What is required: Pictures aside, each record should be reproduced exactly.

Saved entries
Segment Open

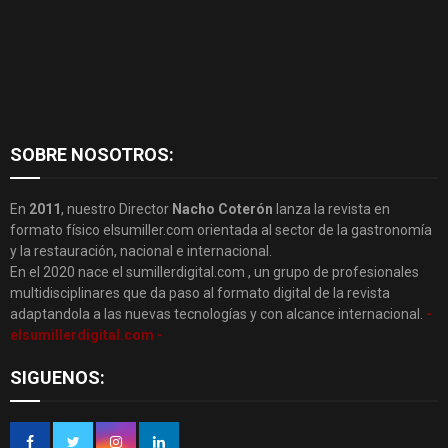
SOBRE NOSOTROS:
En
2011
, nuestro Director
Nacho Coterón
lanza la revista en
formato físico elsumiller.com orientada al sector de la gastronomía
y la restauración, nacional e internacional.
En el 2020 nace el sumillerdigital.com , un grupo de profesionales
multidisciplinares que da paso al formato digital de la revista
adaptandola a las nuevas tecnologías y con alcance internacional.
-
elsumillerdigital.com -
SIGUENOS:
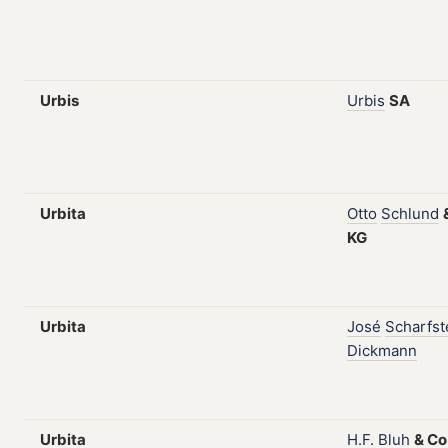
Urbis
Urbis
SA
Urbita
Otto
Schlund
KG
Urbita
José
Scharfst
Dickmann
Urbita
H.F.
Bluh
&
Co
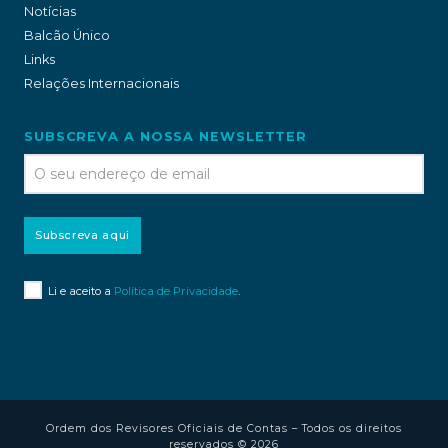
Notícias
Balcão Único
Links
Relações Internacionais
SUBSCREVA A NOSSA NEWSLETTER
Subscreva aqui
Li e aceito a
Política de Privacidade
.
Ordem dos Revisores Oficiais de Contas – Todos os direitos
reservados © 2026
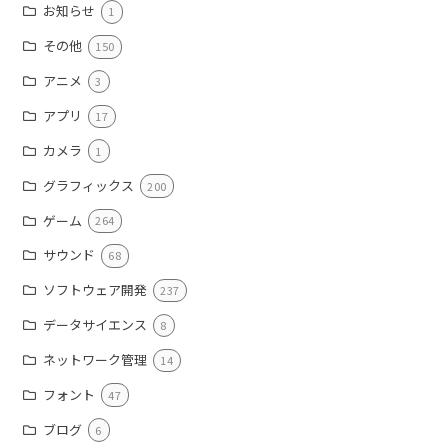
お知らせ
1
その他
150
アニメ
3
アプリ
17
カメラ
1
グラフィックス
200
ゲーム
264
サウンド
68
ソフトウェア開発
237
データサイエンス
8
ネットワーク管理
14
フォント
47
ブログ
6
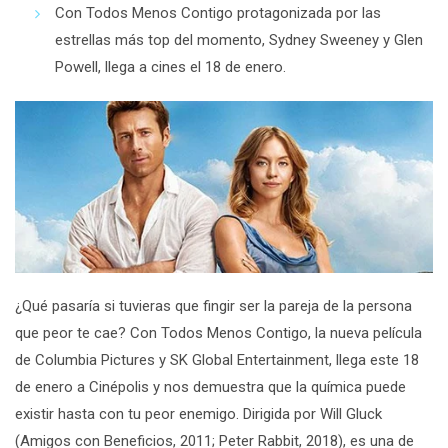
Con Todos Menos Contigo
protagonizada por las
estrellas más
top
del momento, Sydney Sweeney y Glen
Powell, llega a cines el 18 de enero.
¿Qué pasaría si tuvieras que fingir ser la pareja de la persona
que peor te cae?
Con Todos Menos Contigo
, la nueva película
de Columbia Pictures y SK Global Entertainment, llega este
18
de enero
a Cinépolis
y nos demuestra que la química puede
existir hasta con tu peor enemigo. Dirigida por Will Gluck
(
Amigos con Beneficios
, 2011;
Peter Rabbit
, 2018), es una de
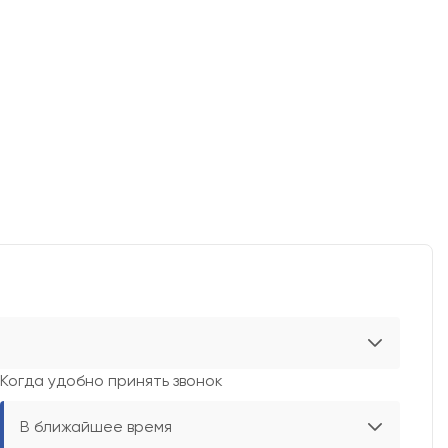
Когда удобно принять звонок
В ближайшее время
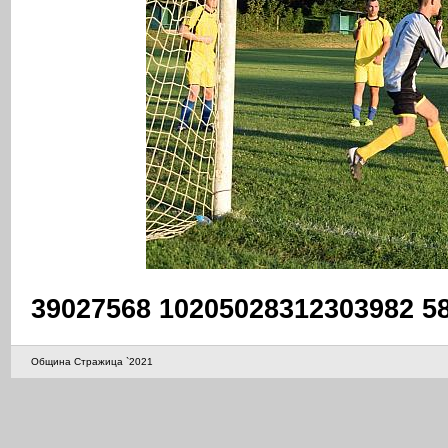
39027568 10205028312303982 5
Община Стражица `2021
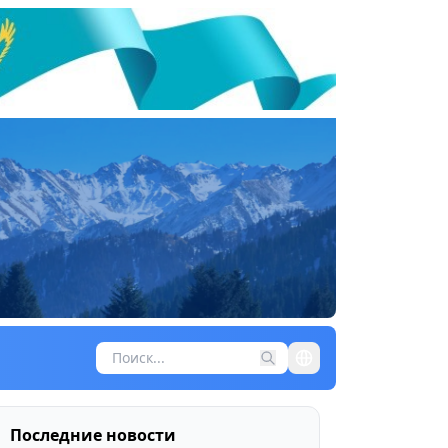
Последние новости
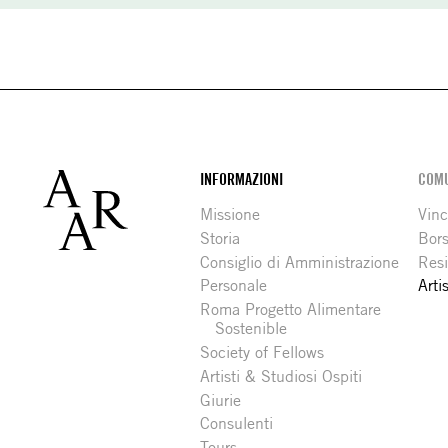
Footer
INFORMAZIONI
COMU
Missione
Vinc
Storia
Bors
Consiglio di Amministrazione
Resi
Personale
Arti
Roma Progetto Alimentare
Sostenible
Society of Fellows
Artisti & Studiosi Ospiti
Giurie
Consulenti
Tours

Segment Closed

Task output:
SOBRE NOSOTROS:
En
2011
, nuestro Director
Nacho Coterón
lanza la revista en
formato físico elsumiller.com orientada al sector de la gastronomía
y la restauración, nacional e internacional.
En el 2020 nace el sumillerdigital.com , un grupo de profesionales
multidisciplinares que da paso al formato digital de la revista
adaptandola a las nuevas tecnologías y con alcance internacional.
-
elsumillerdigital.com -
SIGUENOS:
Urbis
Urbis
SA
Urbita
Otto
Schlund
KG
Urbita
José
Scharfst
Dickmann
Urbita
H.F.
Bluh
&
Co
Notícias
Balcão Único
Links
Relações Internacionais
SUBSCREVA A NOSSA NEWSLETTER
Subscreva aqui
Li e aceito a
Política de Privacidade
.
Ordem dos Revisores Oficiais de Contas – Todos os direitos
reservados © 2026
お知らせ
1
その他
150
アニメ
3
アプリ
17
カメラ
1
グラフィックス
200
ゲーム
264
サウンド
68
ソフトウェア開発
237
データサイエンス
8
ネットワーク管理
14
フォント
47
ブログ
6
Con Todos Menos Contigo
protagonizada por las
estrellas más
top
del momento, Sydney Sweeney y Glen
Powell, llega a cines el 18 de enero.
¿Qué pasaría si tuvieras que fingir ser la pareja de la persona
que peor te cae?
Con Todos Menos Contigo
, la nueva película
de Columbia Pictures y SK Global Entertainment, llega este
18
de enero
a Cinépolis
y nos demuestra que la química puede
existir hasta con tu peor enemigo. Dirigida por Will Gluck
(
Amigos con Beneficios
, 2011;
Peter Rabbit
, 2018), es una de
Когда удобно принять звонок
В ближайшее время
39027568 10205028312303982 5
Община Стражица `2021
Последние новости
Footer
INFORMAZIONI
COMU
Missione
Vinc
Storia
Bors
Consiglio di Amministrazione
Resi
Personale
Arti
Roma Progetto Alimentare
Sostenible
Society of Fellows
Artisti & Studiosi Ospiti
Giurie
Consulenti
Tours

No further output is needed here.